EXERCISE REQUIREMENTS:
Reproduce the entries beneath exactly, without their images.

*** Opening of SOURCE RECORDS ***

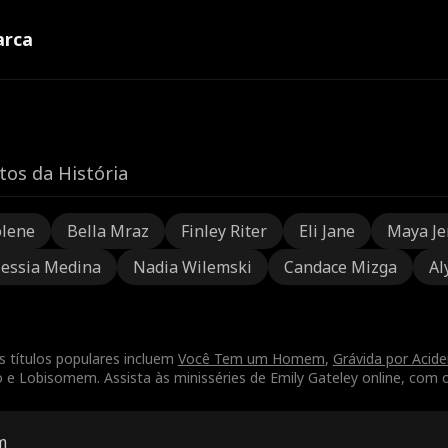
rca
tos da História
olene
Bella Mraz
Finley Riter
Eli Jane
Maya Je
lessia Medina
Nadia Wilemski
Candace Mizga
Al
s títulos populares incluem
Você Tem um Homem
,
Grávida por Acid
 Lobisomem. Assista às minisséries de Emily Gateley online, com os
m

*** Close of SOURCE RECORDS ***

RESULT OF THE EXERCISE:
rca
tos da História
olene
Bella Mraz
Finley Riter
Eli Jane
Maya Je
lessia Medina
Nadia Wilemski
Candace Mizga
Al
s títulos populares incluem
Você Tem um Homem
,
Grávida por Acid
 Lobisomem. Assista às minisséries de Emily Gateley online, com os
m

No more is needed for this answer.